The most promising therapy being investigated for the prevention and treatment of oral mucositis is low-level laser therapy. Laser therapy has trophic, anti-inflammatory, and analgesic effects. One pilot study showed that laser therapy in children with chemotherapy-induced oral mucositis resulted in decreased severity of the mucositis and marked pain relief.51 Another study showed a significant decrease in the duration of chemotherapy-induced oral mucositis in children.52
Diaper dermatosis
For persistent dermatoses that present in the diaper area, and are unresponsive to conventional treatment, dermatologic consultation along with skin biopsy might be indicated. Skin diseases such as inverse psoriasis or inverse pityriasis rosea as well as viral exanthems may present with prominent groin involvement. It is also important to exclude eruptions such as Langerhan cell histiocytosis (LCH), which generally presents as scaly papules or plaques with a predilection for intertriginous and scalp areas (Fig. 35-2).
Wounds
There are several causes for wounds that occur in children receiving palliative care. Pressure ulcers, malignant wounds, and wounds caused by blistering skin conditions are the most common. Only minimal literature is available regarding treatment of pediatric versus adult wounds, because the majority of data has focused on the compromised and elderly patient. Lack of scientific data has contributed to ongoing use of modalities that are not optimal in managing wounds in the pediatric population, including saline gauze and leaving wounds open to air so that they can breathe.8
Types of wounds
Pressure Ulcers
Pressure ulcers in the pediatric population, while not as prevalent as in adults, are still a significant dermatologic occurrence that must be appropriately addressed.
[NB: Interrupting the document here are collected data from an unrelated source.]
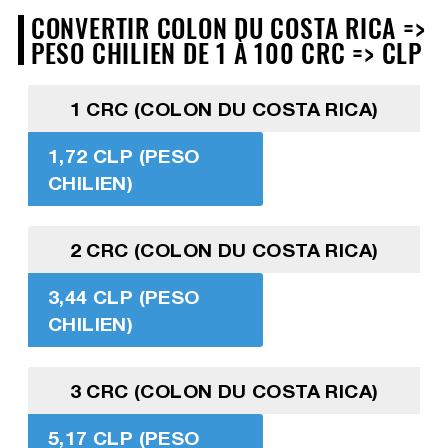
CONVERTIR COLON DU COSTA RICA =>
PESO CHILIEN DE 1 À 100 CRC => CLP
1 CRC (COLON DU COSTA RICA)
1,72 CLP (PESO
CHILIEN)
2 CRC (COLON DU COSTA RICA)
3,44 CLP (PESO
CHILIEN)
3 CRC (COLON DU COSTA RICA)
5,17 CLP (PESO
The incidence of pressure ulcers in the pediatric population ranges from 20% to 43% in outpatients with spina bifida to 23% in children in neonatal intensive care.1–4 Minimal data is available on the overall incidence of pediatric pressure ulcers. The exception is a national survey of healthcare institutions5 that suggests a pressure ulcer incidence of 0.29% and a prevalence rate of 0.47%, while Dixon and Ratcliff list incidence and prevalence of pressure ulcers in pediatric patients as between 7% to 27% and 0.47% to 6.5%, respectively.6 Data on the incidence and point prevalence of pediatric pressure ulcers in different care settings, such as the home setting versus the hospital, are not available.
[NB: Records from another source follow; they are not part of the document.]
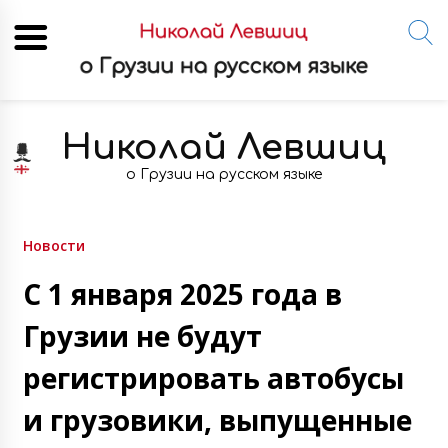
Skip
to
Николай Левшиц
content
о Грузии на русском языке
Новости
С 1 января 2025 года в
Грузии не будут
регистрировать автобусы
и грузовики, выпущенные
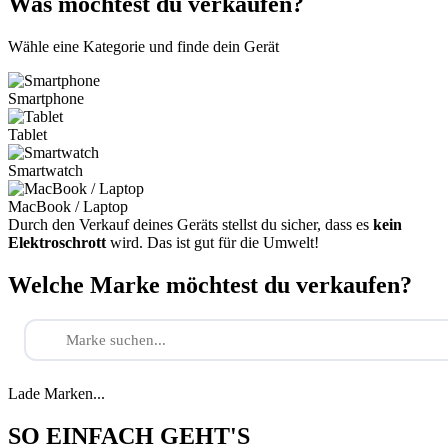
Was möchtest du verkaufen?
Wähle eine Kategorie und finde dein Gerät
Smartphone
Tablet
Smartwatch
MacBook / Laptop
Durch den Verkauf deines Geräts stellst du sicher, dass es
kein
Elektroschrott
wird. Das ist gut für die Umwelt!
Welche Marke möchtest du verkaufen?
Lade Marken...
SO EINFACH GEHT'S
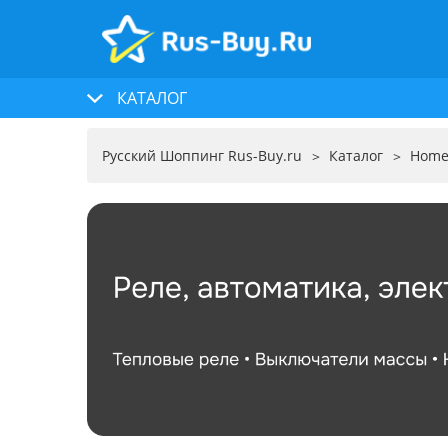
КАТАЛОГ
Русский Шоппинг Rus-Buy.ru
Каталог
Home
Pressure ulcers occur in similar locations in both adults and children. The most common locations are the heels, neck, sacrum, and scalp. Spina bifida and other diseases requiring immobilization may result in wounds over bony protrusions and popliteal areas.7
Blistering Dermatoses
When large blisters do form they may need to be aspirated without removal of the roof of the blister, which provides a natural dressing. When there are open wounds the general principles of wound care discussed in this chapter can be applied. Open wounds are often treated with an antibiotic cream and covered with a non-adherent dressing. Dressings can be held in place with stretchy tubular gauze netting (Figs. 35-3 and 35-4).
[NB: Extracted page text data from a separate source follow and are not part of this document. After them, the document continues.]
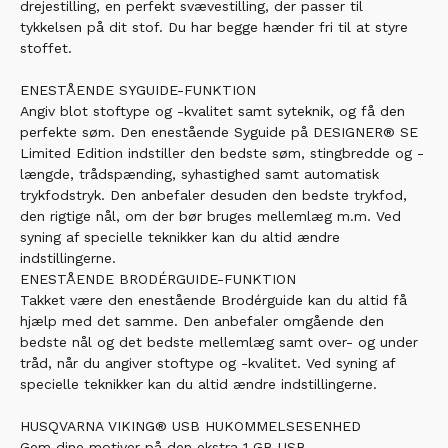
drejestilling, en perfekt svævestilling, der passer til
tykkelsen på dit stof. Du har begge hænder fri til at styre
stoffet.
ENESTÅENDE SYGUIDE-FUNKTION
Angiv blot stoftype og -kvalitet samt syteknik, og få den
perfekte søm. Den enestående Syguide på DESIGNER® SE
Limited Edition indstiller den bedste søm, stingbredde og -
længde, trådspænding, syhastighed samt automatisk
trykfodstryk. Den anbefaler desuden den bedste trykfod,
den rigtige nål, om der bør bruges mellemlæg m.m. Ved
syning af specielle teknikker kan du altid ændre
indstillingerne.
ENESTÅENDE BRODÉRGUIDE-FUNKTION
Takket være den enestående Brodérguide kan du altid få
hjælp med det samme. Den anbefaler omgående den
bedste nål og det bedste mellemlæg samt over- og under
tråd, når du angiver stoftype og -kvalitet. Ved syning af
specielle teknikker kan du altid ændre indstillingerne.
HUSQVARNA VIKING® USB HUKOMMELSESENHED
Gem dine motiver på den ekstra 1 GB USB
Documentation and education
Family education may be difficult as the expectations for rapid recovery and optimal outcomes may be unreasonable. Underestimation of time to closure, lack of clarity about expected outcomes and non-disclosure of treatment complications and their advantages and disadvantages may lead to frustration on the part of the patient and family. A clear, concise, compassionate explanation of the treatment and the expected outcome establishes credibility and collaboration. Risk assessment and prevention practices are outlined by various associations, organizations, and publications.9–11
Staging of pressure ulcers is the same in adult and pediatric populations. The accepted stages presented by the National Pressure Ulcer Advisory Panel (NPUAP) are listed in Box 35-1. The description and identification listed for each stage has not been modified for the pediatric population.
Treatment
Debridement
Extensive literature discusses the importance of removing non-viable or infected tissue from a wound bed because it may delay wound closure and contribute to infection.18–20 The data is largely derived from adult literature, but the principles can be applied to the pediatric population. Unless surgical debridement is necessary due to extensive damage that is not easily addressed by conservative approaches, topical wound debridement outside the operating room may be successfully performed by application of a topical anesthetic such as EMLA followed by gentle curettage or cautious debridement with a sharp instrument. Enzymes have also been used successfully in cases where sharp or more aggressive debridement may not be possible or indicated. As with many products related to wound care, minimal data is available establishing safety and efficacy of enzymes in the pediatric population. Establishing the risk-benefit ratio and reviewing the patient medical history is imperative prior to prescription of any enzyme. No documentation is available regarding use of this drug category in neonates, therefore, application in this population cannot be recommended.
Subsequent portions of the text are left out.